High-Resolution Three-Dimensional Hybrid MRI + Low Dose CT Vocal Tract Modeling: A Cadaveric Pilot Study

Published:October 27, 2022DOI:



      MRI based vocal tract models have many applications in voice research and education. These models do not adequately capture bony structures (e.g. teeth, mandible), and spatial resolution is often relatively low in order to minimize scanning time. Most MRI sequences achieve 3D vocal tract coverage at gross resolutions of 2 mm3 within a scan time of <20 seconds. Computed tomography (CT) is well suited for vocal tract imaging, but is infrequently used due to the risk of ionizing radiation. In this cadaveric study, a single, extremely low-dose CT scan of the bony structures is blended with accelerated high-resolution (1 mm3) MRI scans of the soft tissues, creating a high-resolution hybrid CT-MRI vocal tract model.

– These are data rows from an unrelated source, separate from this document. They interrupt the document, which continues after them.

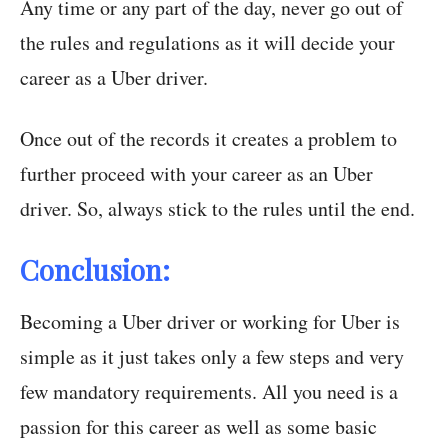
Any time or any part of the day, never go out of
the rules and regulations as it will decide your
career as a Uber driver.
Once out of the records it creates a problem to
further proceed with your career as an Uber
driver. So, always stick to the rules until the end.
Conclusion:
Becoming a Uber driver or working for Uber is
simple as it just takes only a few steps and very
few mandatory requirements. All you need is a
passion for this career as well as some basic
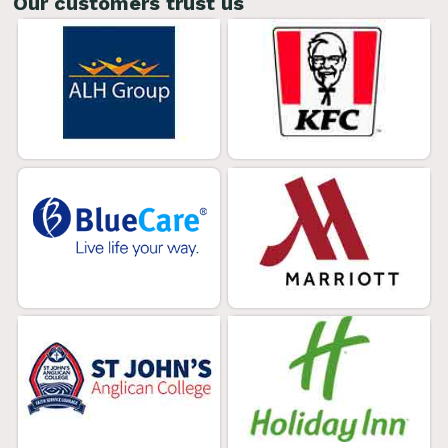
Our customers trust us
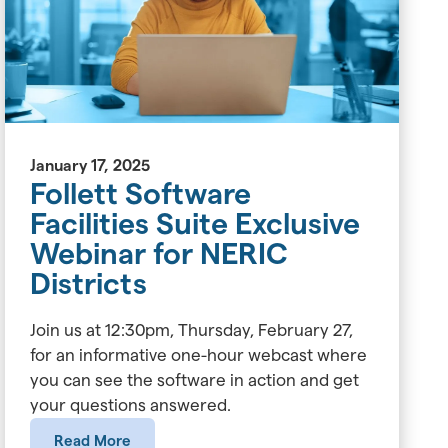
January 17, 2025
Follett Software
Facilities Suite Exclusive
Webinar for NERIC
Districts
Join us at 12:30pm, Thursday, February 27,
for an informative one-hour webcast where
you can see the software in action and get
your questions answered.
Read More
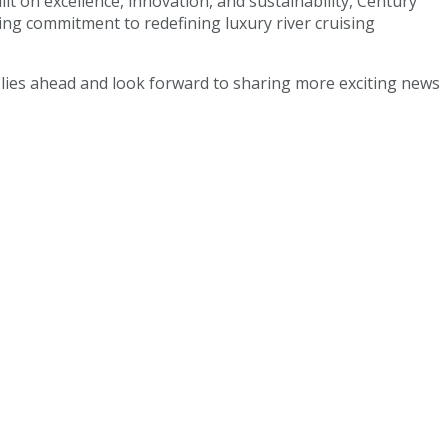
ilt on excellence, innovation, and sustainability, Century
ring commitment to redefining luxury river cruising
t lies ahead and look forward to sharing more exciting news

      Minimum CT dosages were determined and a custom 16-channel airway receiver coil for accelerated high (1 mm3) resolution MRI was evaluated. A rigid body landmark based partial volume registration scheme was then applied to the images, creating a hybrid CT-MRI model that was segmented in Slicer.


      Ultra-low dose CT produced images with sufficient quality to clearly visualize the bone, and exposed the cadaver to 0.06 mSv. This is comparable to atmospheric exposures during a round trip transatlantic flight. The custom 16-channel vocal tract coil produced acceptable image quality at 1 mm3 resolution when reconstructed from ∼6 fold undersampled data. High (1 mm3) resolution MR imaging of short (<10 seconds) sustained sounds was achieved. The feasibility of hybrid CT-MRI vocal tract modeling was successfully demonstrated using the rigid body landmark based partial volume registration scheme. Segmentations of CT and hybrid CT-MRI images provided more detailed 3D representations of the vocal tract than 2 mm3 MRI based segmentations.

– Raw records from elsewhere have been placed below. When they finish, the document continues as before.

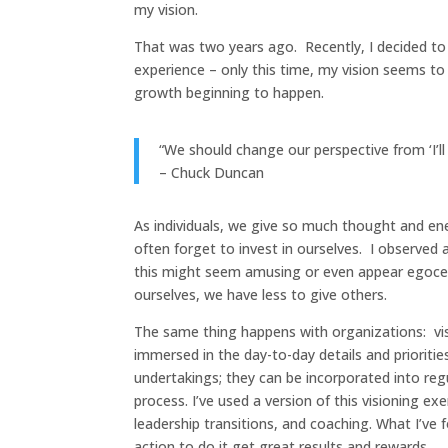
my vision.
That was two years ago. Recently, I decided to 
experience – only this time, my vision seems t
growth beginning to happen.
“We should change our perspective from ‘I’ll bel
– Chuck Duncan
As individuals, we give so much thought and ene
often forget to invest in ourselves. I observed a
this might seem amusing or even appear egocentr
ourselves, we have less to give others.
The same thing happens with organizations: visi
immersed in the day-to-day details and prioritie
undertakings; they can be incorporated into regu
process. I’ve used a version of this visioning ex
leadership transitions, and coaching. What I’ve f
action to do it get great results and rewards.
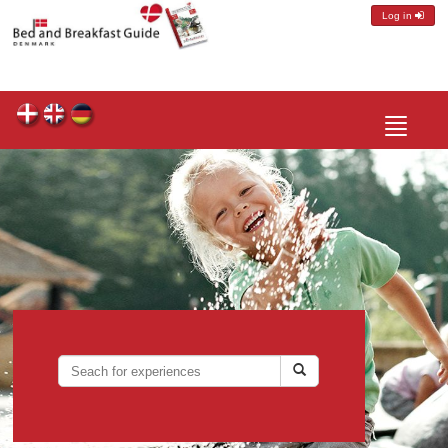
Log in
Toggle
navigatio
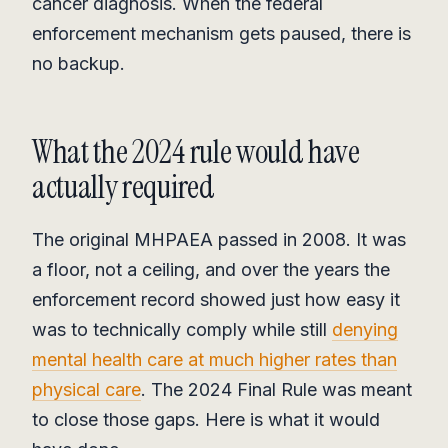
cancer diagnosis. When the federal
enforcement mechanism gets paused, there is
no backup.
What the 2024 rule would have
actually required
The original MHPAEA passed in 2008. It was
a floor, not a ceiling, and over the years the
enforcement record showed just how easy it
was to technically comply while still
denying
mental health care at much higher rates than
physical care
. The 2024 Final Rule was meant
to close those gaps. Here is what it would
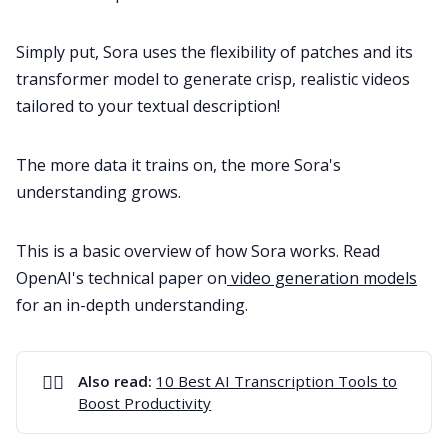
Simply put, Sora uses the flexibility of patches and its
transformer model to generate crisp, realistic videos
tailored to your textual description!
The more data it trains on, the more Sora's
understanding grows.
This is a basic overview of how Sora works. Read
OpenAI's technical paper on
video generation models
for an in-depth understanding.
✍🏻
Also read: 
10 Best AI Transcription Tools to
Boost Productivity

      The method described in this study indicates that high-resolution CT and MR image sets can be combined so that structures such as teeth and bone are accurately represented in vocal tract reconstructions. Such scans will aid learning and deepen understanding of anatomical features that relate to voice production, as well as furthering knowledge of the static and dynamic functioning of individual structures relating to voice production.